Pour Aurélien Véron, président du Parti Libéral Démocrate, défendre une taxation plus élevée des riches, c’est oublier les vrais problèmes. Un article publié initialement par Le Monde.
Le magnat de la pub, également président de l’Association française des entreprises privées, nous propose un pacte en quatre points : couper dans la dépense publique, augmenter l’imposition des très riches, réduire et réformer les administrations publiques, enfin améliorer notre compétitivité. Autrement dit, il n’envisage cet effort des « riches » que dans le cadre d’une modernisation de l’État et de l’économie française. Son objectif principal consiste donc pour l’essentiel à doper la croissance sans laquelle la question de la dette promet de rester insoluble. Isoler l’appel à taxer les hauts revenus des trois autres mesures fortes revient à vider le plan de son contenu. C’est hélas l’interprétation retenue par la classe politique dans son ensemble, sourde aux appels à réformer le pays.
Augmenter de 5 ou 10 % la tranche supérieure de l’impôt sur le revenu rapporterait 1 ou 2 milliards d’euros. Un tel choix condamnerait ses victimes à la double peine : rabot et suppression des niches fiscales d’un côté, forte augmentation du taux marginal de l’impôt d’autre part. Cet étau fiscal accélèrerait l’évolution des mentalités en cours : limiter la prise de risques et privilégier le moindre effort, ou s’exiler. Après tout, qui a encore envie de fournir des efforts importants lorsque les éventuels bénéfices qu’on en retire sont insuffisants compte tenu des risques de perte encourus ? Le même phénomène s’est produit avec l’ISF, cet impôt tant décrié par des économistes de gauche comme de droite. Son coût indirect atteint 8 milliards euros par an selon Christian Saint-Etienne, 16 milliards selon l’Institut Montaigne, bien plus que les 4,5 milliards de recettes fiscales dégagées en 2010. Voulons-nous prendre le risque de décourager un peu plus nos talents et familles d’entrepreneurs fortunés, voire d’accélérer le mouvement d’exode par un niveau de prélèvements jugé confiscatoire ?
Stigmatiser implicitement les riches à la veille des échéances électorales de 2012 est un calcul politicien à courte vue qui entretient des rancœurs malsaines. Ce manque singulier d’ambition cache mal l’absence de volonté de l’État de se remettre en question dans son organisation et dans ses missions. Or, nous n’assainirons pas nos comptes publics par la hausse de notre pression fiscale alors qu’elle figure déjà parmi les plus élevées et les plus dissuasives d’Europe. Après 20 années de déficit budgétaire moyen de 53 milliards d’euros, nous repasserons en excédent en libérant la croissance par des mesures structurelles et en réduisant la dépense publique. Ce n’est certes pas dans la culture de la droite, reine en matière de dérapages des déficits depuis 25 ans. Il n’est pas trop tard pour admettre l’inutilité de ces déficits et changer.

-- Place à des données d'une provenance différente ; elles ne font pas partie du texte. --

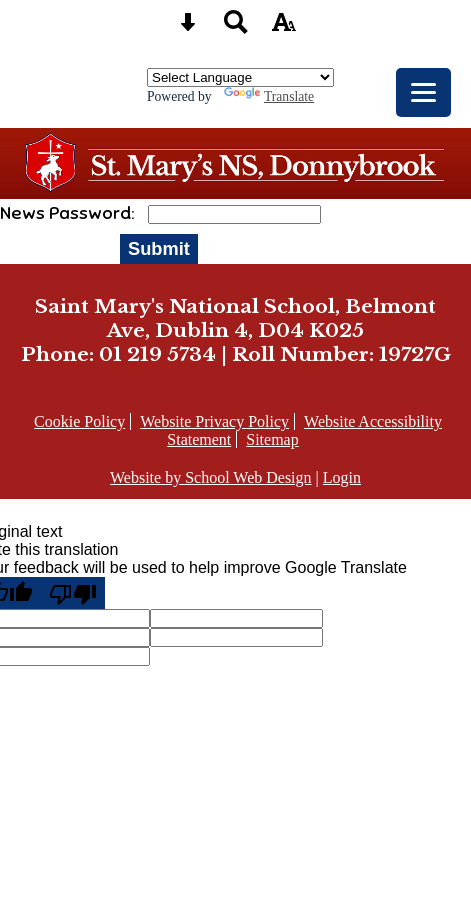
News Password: (69, 213)
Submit (159, 248)
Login (342, 477)
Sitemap (272, 439)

L’engagement de personnalités très fortunées à payer davantage d’impôts est bienvenu. Mais n’oublions pas qu’elles attendent de l’État un effort de réformes important pour débloquer nos perspectives de croissance, d’emploi et d’assainissement des finances publiques. L’augmentation de leurs contributions fiscales sans ces contreparties d’intérêt général aurait des effets désastreux sur notre économie et sur les comptes publics. Faisons attention, en outre, d’épargner les classes moyennes déjà pénalisées par la réduction et la disparition de niches fiscales. À ce titre, il est intéressant de rappeler que la pétition de Warren Buffet, à l’origine du mouvement que nous observons en France, vise à surtaxer les revenus supérieurs à… 1 million de dollars.